— WORK INSTRUCTION —
Give the entries again exactly as they appear, but without the images.

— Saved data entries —
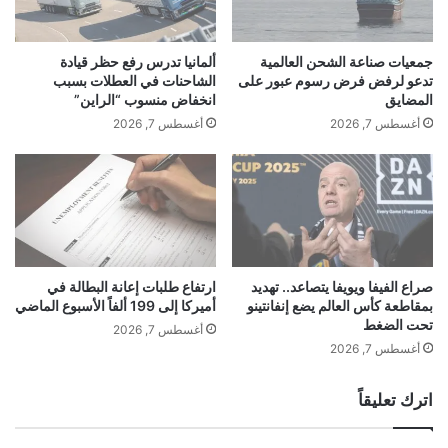
أ
د
س
م
ع
ج
جمعيات صناعة الشحن العالمية
ألمانيا تدرس رفع حظر قيادة
ا
ا
تدعو لرفض فرض رسوم عبور على
الشاحنات في العطلات بسبب
ر
ئ
المضايق
انخفاض منسوب “الراين”
ا
ز
أغسطس 7, 2026
أغسطس 7, 2026
ل
ة
ع
أ
ق
ف
ا
ض
ر
ل
ا
خ
ت
ب
ب
ي
صراع الفيفا ويويفا يتصاعد.. تهديد
ارتفاع طلبات إعانة البطالة في
م
بمقاطعة كأس العالم يضع إنفانتينو
أميركا إلى 199 ألفاً الأسبوع الماضي
ر
تحت الضغط
ر
ة
أغسطس 7, 2026
و
ت
أغسطس 7, 2026
ر
ج
ا
م
اترك تعليقاً
ل
ي
و
ل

— RESPONSE TO THE TASK —
أ
د
س
م
ع
ج
جمعيات صناعة الشحن العالمية
ألمانيا تدرس رفع حظر قيادة
ا
ا
تدعو لرفض فرض رسوم عبور على
الشاحنات في العطلات بسبب
ر
ئ
المضايق
انخفاض منسوب “الراين”
ا
ز
أغسطس 7, 2026
أغسطس 7, 2026
ل
ة
ع
أ
ق
ف
ا
ض
ر
ل
ا
خ
ت
ب
ب
ي
صراع الفيفا ويويفا يتصاعد.. تهديد
ارتفاع طلبات إعانة البطالة في
م
بمقاطعة كأس العالم يضع إنفانتينو
أميركا إلى 199 ألفاً الأسبوع الماضي
ر
تحت الضغط
ر
ة
أغسطس 7, 2026
و
ت
أغسطس 7, 2026
ر
ج
ا
م
اترك تعليقاً
ل
ي
و
ل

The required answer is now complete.